The National recommendations are comprehensive, and will involve buy-in from a range of Government agencies, and stakeholders including food and drink manufacturers and caterers.
As a large proportion of CVD can be modified through lifestyle changes, the recommendations are quite specific, and are included below. For full information, please refer to Cardiovascular disease prevention | recommendations | Guidance and guidelines | NICE
Recommendations:
High intake of salt from food, particularly from the high levels within processed foods is linked with high blood pressure, which can lead to stroke and impact on coronary heart disease. Although there has been progress, through working with the Food Standards Agency, on reducing salt in processed foods, the rate of consumption in children continues to be a cause for concern. Policy within the UK is more stringent than in the EU, and strengthening of EU policy is considered to be a priority. Additionally promotion of low salt products through competitive pricing , and a recognition of low salt intake levels for children is proposed.
Through joint work with the Food Standards Agency, industry and consumers, the population intake of saturated fats is being reduced, with the aim of attaining intake of saturated fats at below 11% of food energy, with the current rate being 13.3%. A cautious note is that if the consumption was still more dramatically reduced, to approximately 6-7% of total energy consumption, it might prevent not only 30,000CVD deaths annually, but would also prevent the same number of new cases developing each year.
This is a potential enormous health benefit. National initiatives to reduce consumption target food manufacturers, and promoting semi-skimmed milk for children over 2 years.
Industrially-produced trans fatty acids (IPTFAs) which are found mainly in fried fast foods constitute a significant health hazard. Although some countries have banned IPTFAs, an EU ban has not yet been established. Through more accurate recording of who within the population is most impacted, more targeted interventions may be feasible. At a local level, it may be possible for Local Authorities to monitor their use in food outlets, and continue to encourage the use of vegetable oils high in poly and monounsaturated fatty acids to replace IPTFAs.

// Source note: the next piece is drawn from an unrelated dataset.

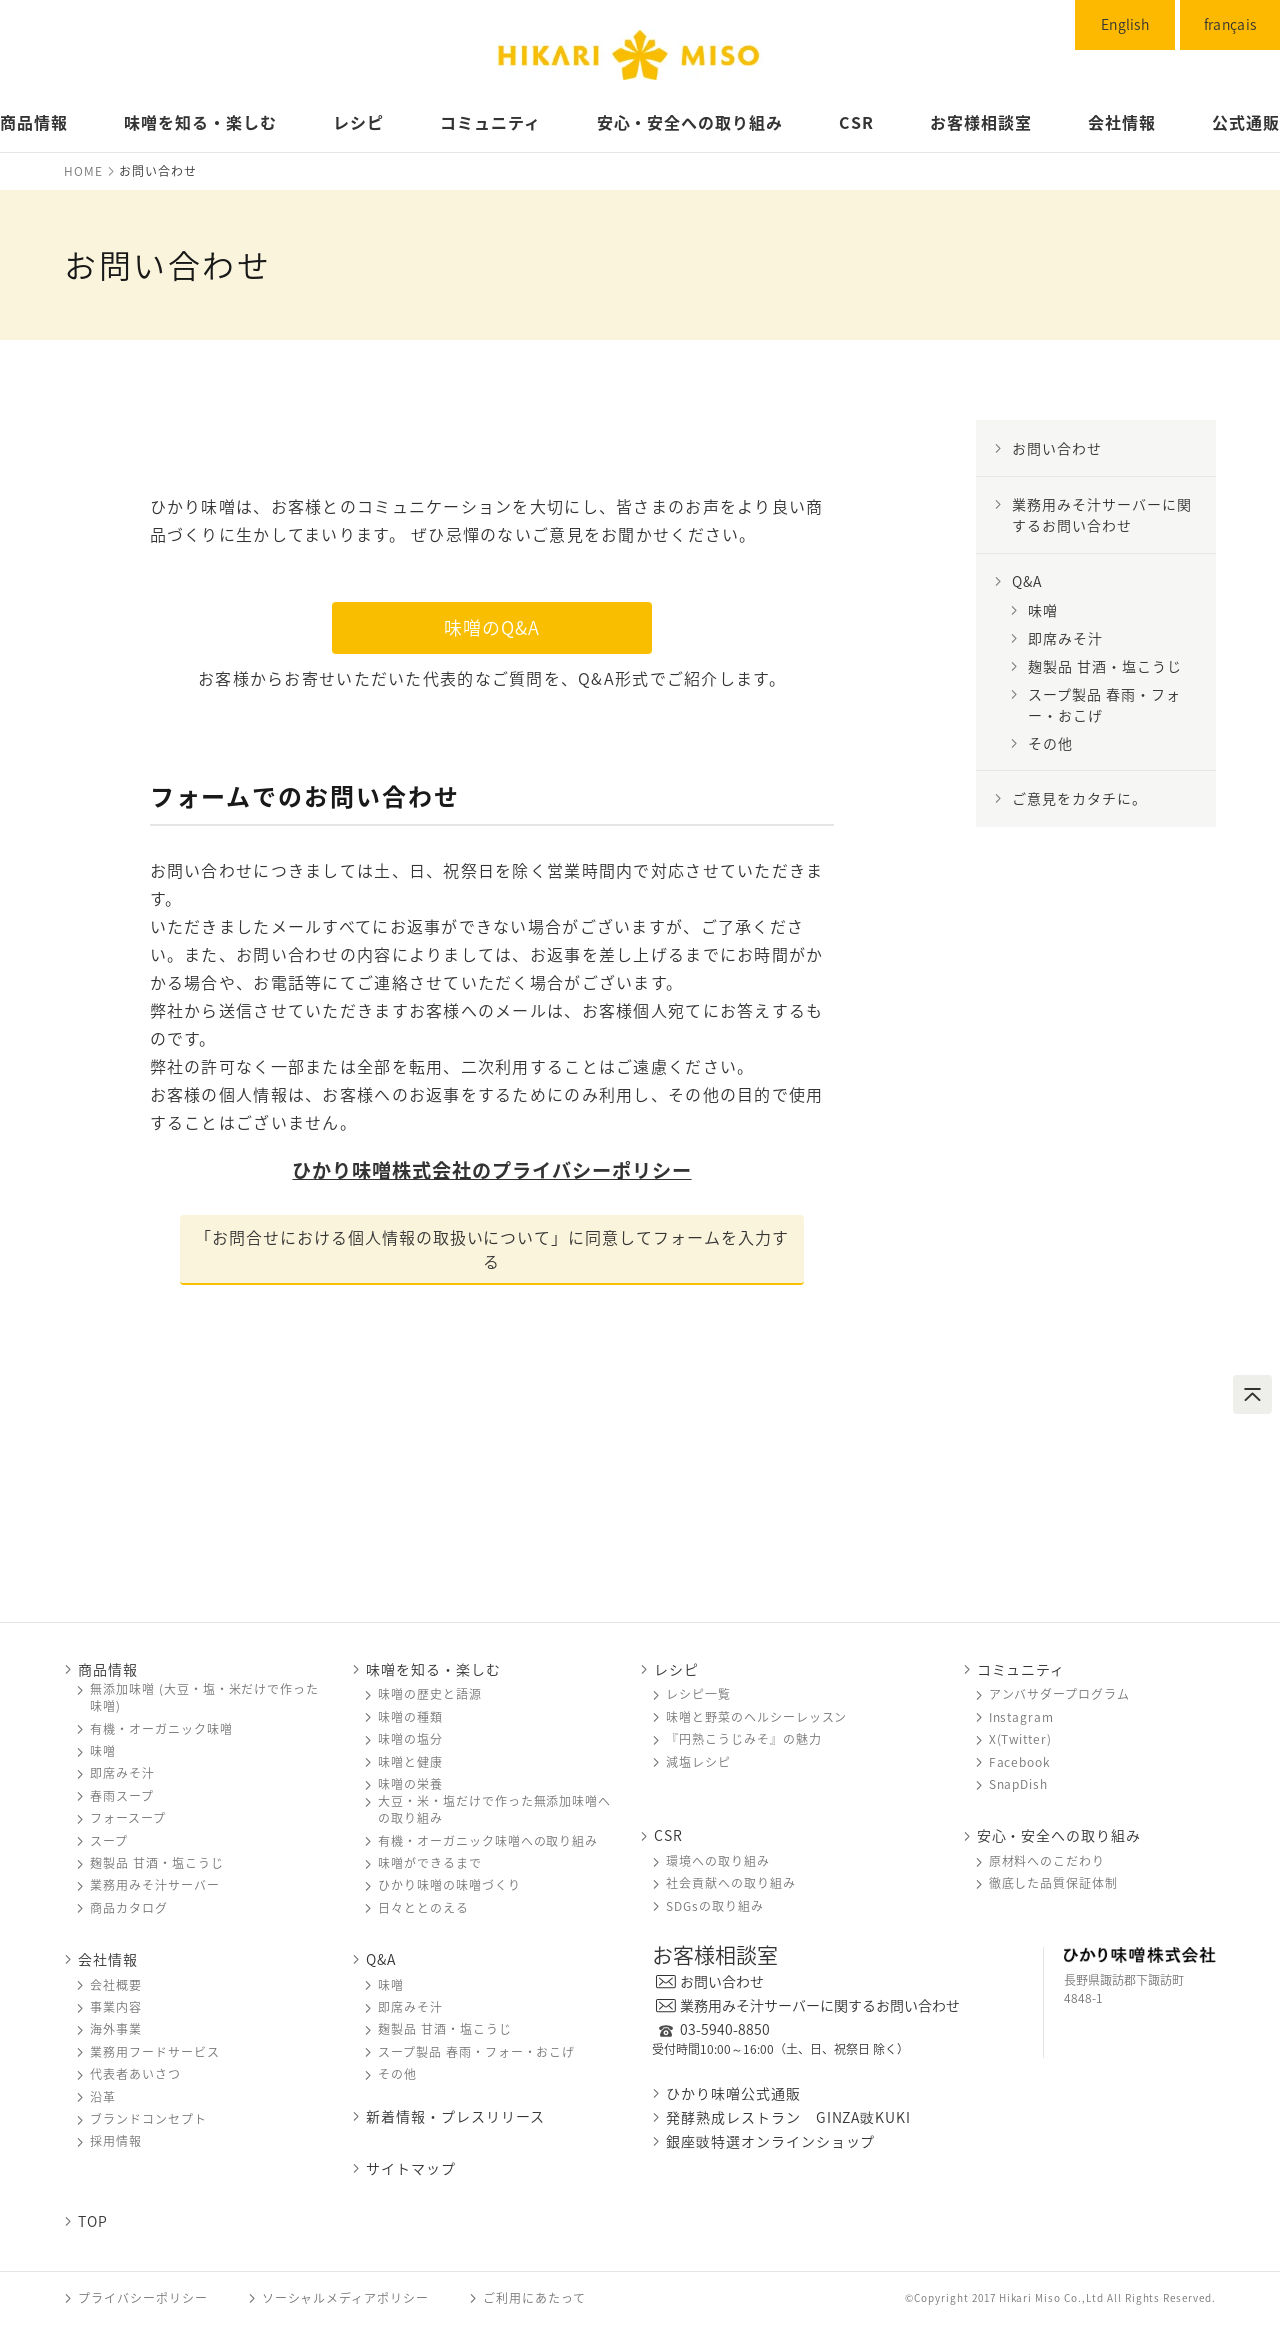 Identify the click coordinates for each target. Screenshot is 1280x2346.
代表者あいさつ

- Marketing and promotions aimed at children and young people
There are currently restrictions on advertisements for food products which are high in fats, sugars and salt being shown when under 16year olds are watching television. Information from other countries where the ban on such advertising is until 9pm have demonstrated considerable reduction in advertising exposure. Additionally, moves to restrict advertising aimed at young people particularly using other technologies may need to be considered.
Informed choice by consumers, including parents, is supported by clarity of labelling, which is understandable, clear and easy to interpret. There is evidence that a simple visual system, based on the traffic light system, and including information on the product’s percentage contribution to daily guideline amounts for salt, sugar and fat is effective.

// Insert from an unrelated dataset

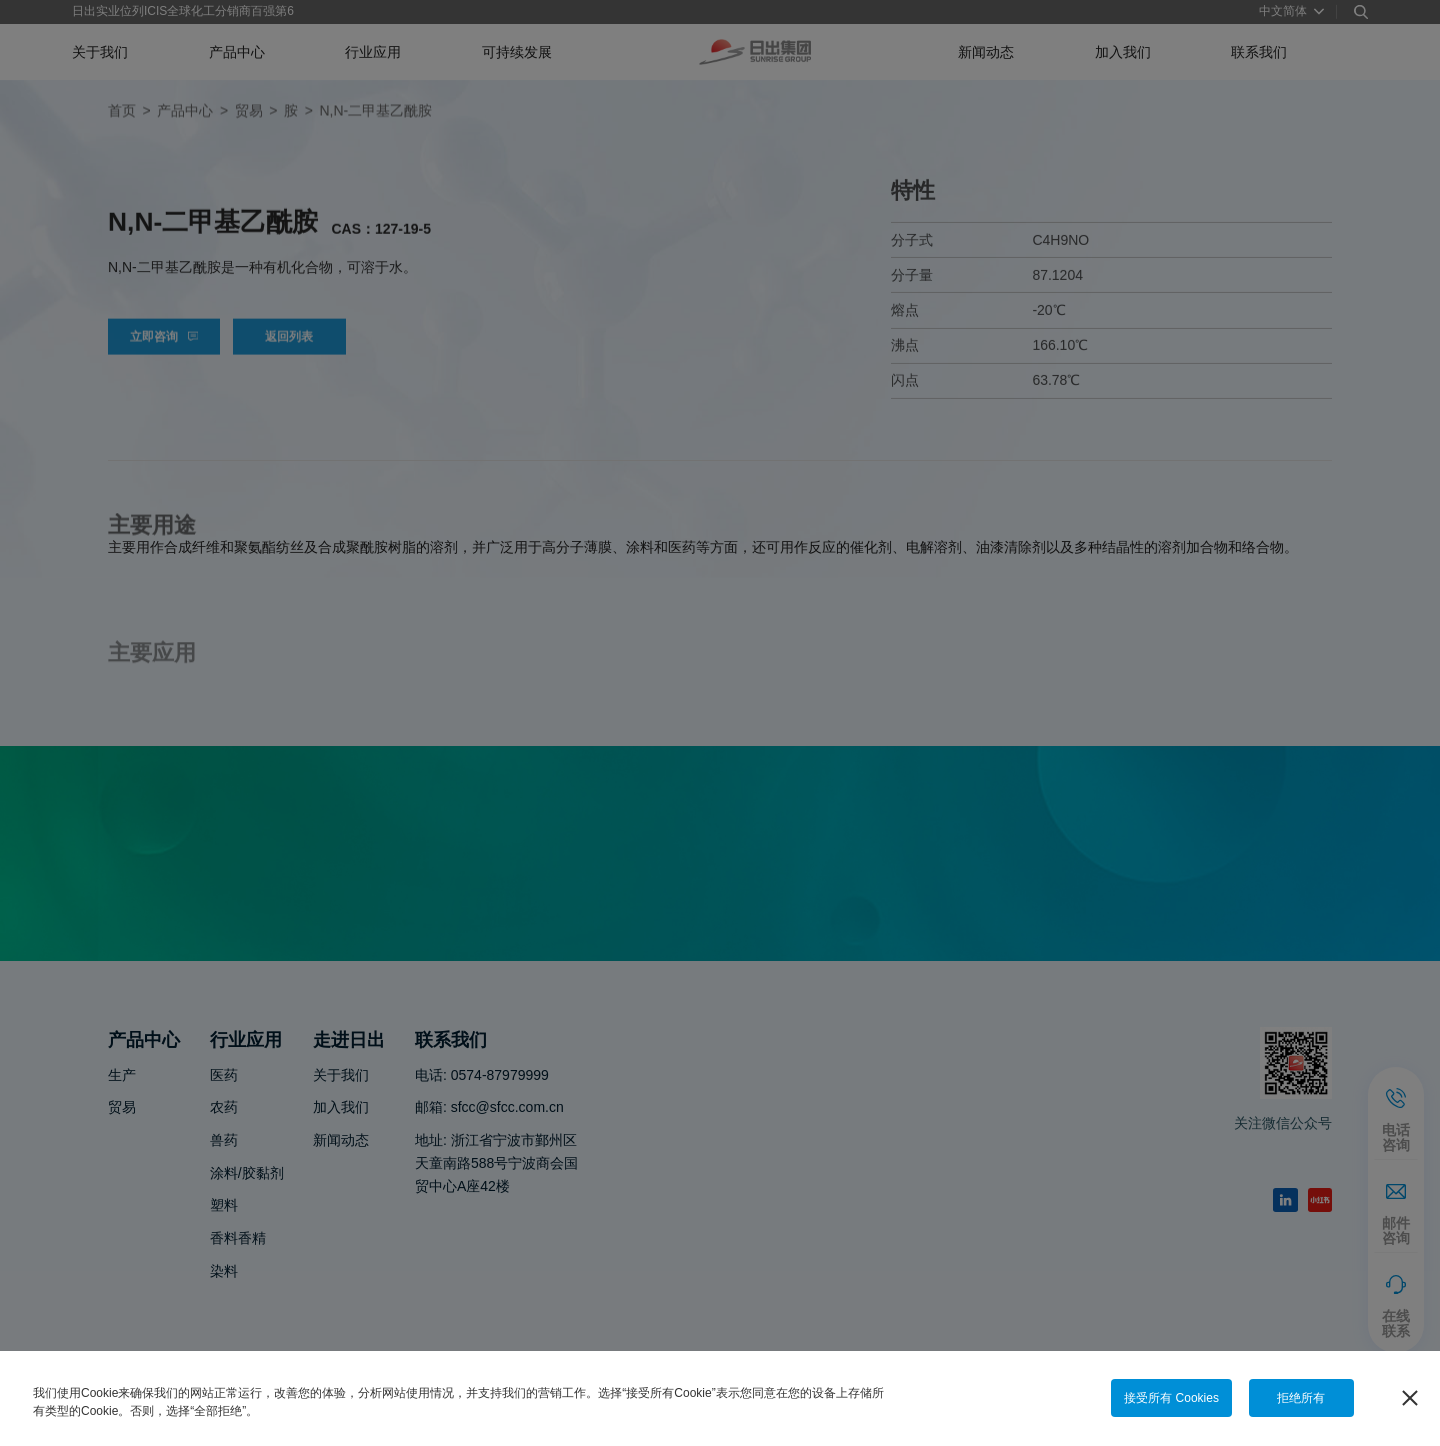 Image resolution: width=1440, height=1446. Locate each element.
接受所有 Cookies (1171, 1398)
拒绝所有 (1301, 1398)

Any initiative which encourages physical activity as a regular inclusion in everyday a life is positive. However, the promotion of walking and cycling as active transport modes is patchy, and inclusion of this in overall strategy for CVD reduction, including weight management and children’s obesity and inactivity issues is positive.
- Public sector catering guidelines
It is estimated that, overall, public service organisations provide around one in three meals eaten outside of the home. Therefore, ensuring good nutritional quality contributes to a well-balanced and healthy diet assists with prevention of CVD. All publically funded catering should comply with Foods Standards Agency approved guidelines.
- Take-away and other food outlets
Fast food outlets can be controlled through local planning authorities, and thereby assist in both prevention and reduction of CVD. This is particularly pertinent to location of outlets near schools.
As CVD accounts for about a third of the observed gap in life expectancy for those living in the areas of deprivation, when compared with other areas, it is important that data and interventions are both monitored and directed towards those with the largest health inequalities. This monitoring could include using population surveys (including the 'National diet and nutrition survey' [NDNS] and the 'Low income diet and nutrition survey' [LIDNS]) and data from all relevant sources to monitor intake of nutrients for all population groups. (Sources include: the Food Standards Agency, Department of Health, Department for Environment, Food and Rural Affairs, Office for National Statistics, the Public Health Observatories, academic and other researchers.)